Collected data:
• • • •

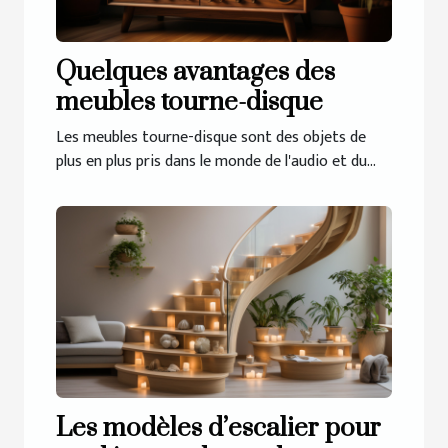
Quelques avantages des
meubles tourne-disque
Les meubles tourne-disque sont des objets de
plus en plus pris dans le monde de l'audio et du...
Les modèles d’escalier pour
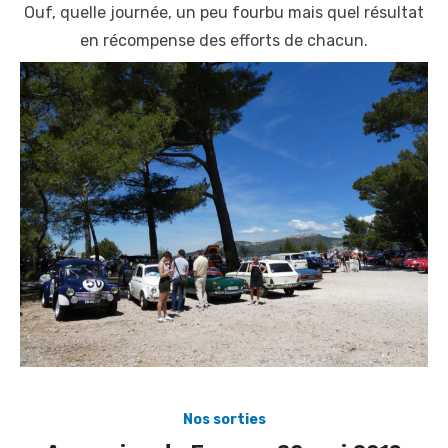
Ouf, quelle journée, un peu fourbu mais quel résultat
en récompense des efforts de chacun.
Nos sorties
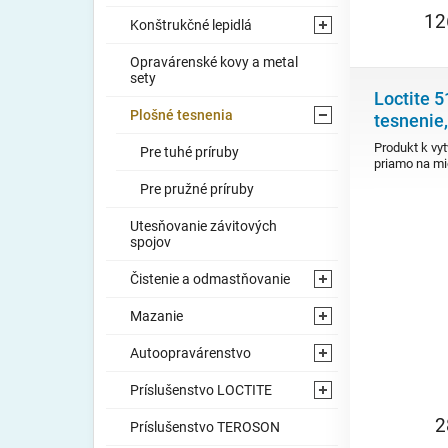
12
Konštrukčné lepidlá
⯇
Opravárenské kovy a metal
sety
Loctite 5
Plošné tesnenia
⯆
tesnenie
Produkt k vy
Pre tuhé príruby
priamo na mi
Pre pružné príruby
Utesňovanie závitových
spojov
Čistenie a odmastňovanie
⯇
Mazanie
⯇
Autoopravárenstvo
⯇
Príslušenstvo LOCTITE
⯇
2
Príslušenstvo TEROSON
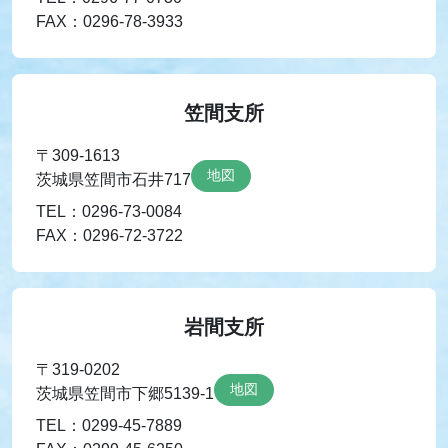
FAX：0296-78-3933
笠間支所
〒309-1613
地図
茨城県笠間市石井717
TEL：0296-73-0084
FAX：0296-72-3722
岩間支所
〒319-0202
地図
茨城県笠間市下郷5139-1
TEL：0299-45-7889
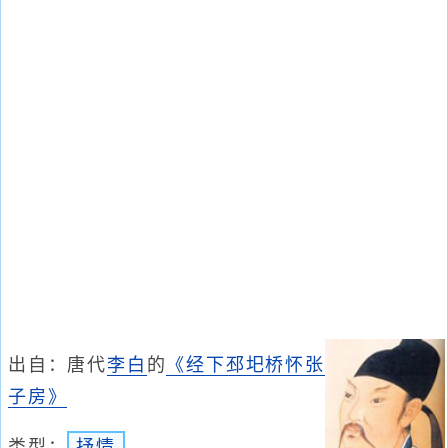
出自：唐代
李白
的
《经下邳圯桥怀张
子房》
类型：
抒情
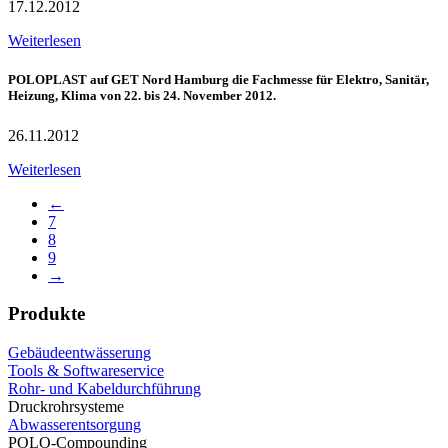
17.12.2012
Weiterlesen
POLOPLAST auf GET Nord Hamburg die Fachmesse für Elektro, Sanitär,
Heizung, Klima von 22. bis 24. November 2012.
26.11.2012
Weiterlesen
←
7
8
9
→
Produkte
Gebäudeentwässerung
Tools & Softwareservice
Rohr- und Kabeldurchführung
Druckrohrsysteme
Abwasserentsorgung
POLO-Compounding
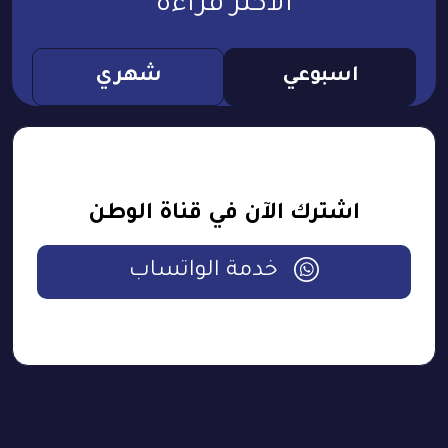
الأكثر قراءة
اسبوعي
شهري
اشترك الآن في قناة الوطن
خدمة الواتساب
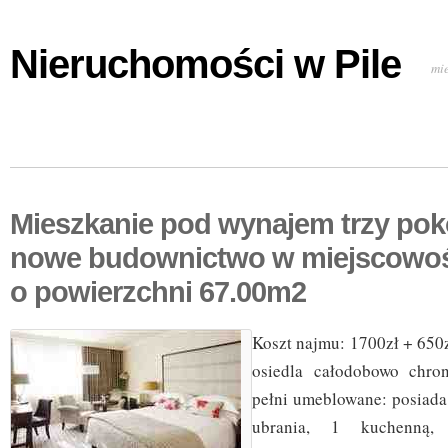
Nieruchomości w Pile
mi
Mieszkanie pod wynajem trzy po
nowe budownictwo w miejscowo
o powierzchni 67.00m2
Koszt najmu: 1700zł + 650
osiedla całodobowo chro
pełni umeblowane: posiada
ubrania, 1 kuchenną,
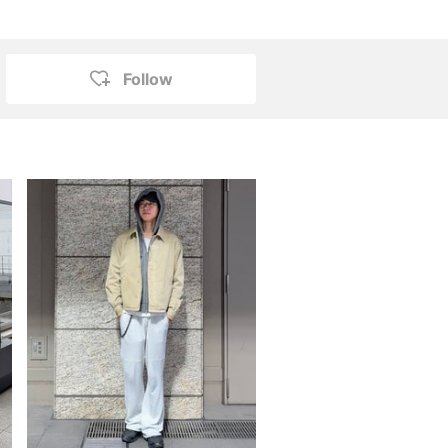
Follow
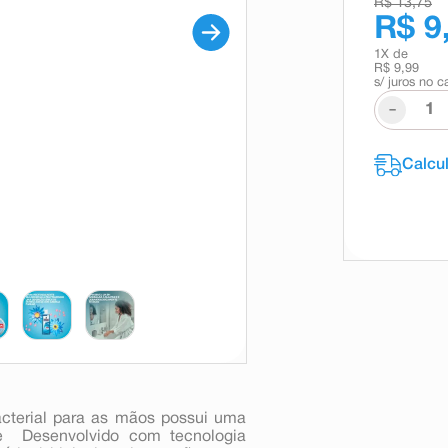
R$ 13,75
R$ 9
1
X de
R$ 9,99
s/ juros no c
-
acterial para as mãos possui uma
e  Desenvolvido com tecnologia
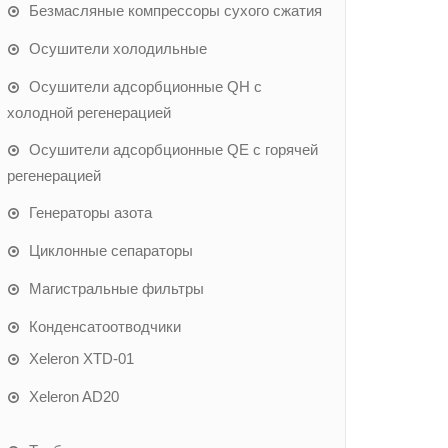
Безмасляные компрессоры сухого сжатия
Осушители холодильные
Осушители адсорбционные QH с
холодной регенерацией
Осушители адсорбционные QE с горячей
регенерацией
Генераторы азота
Циклонные сепараторы
Магистральные фильтры
Конденсатоотводчики
Xeleron XTD-01
Xeleron AD20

• • • •

* _What you need to do_: Scan the data above and copy every line with "Осушители" in it.

* _Written reply_:
Осушители холодильные
Осушители адсорбционные QH с
Осушители адсорбционные QE с горячей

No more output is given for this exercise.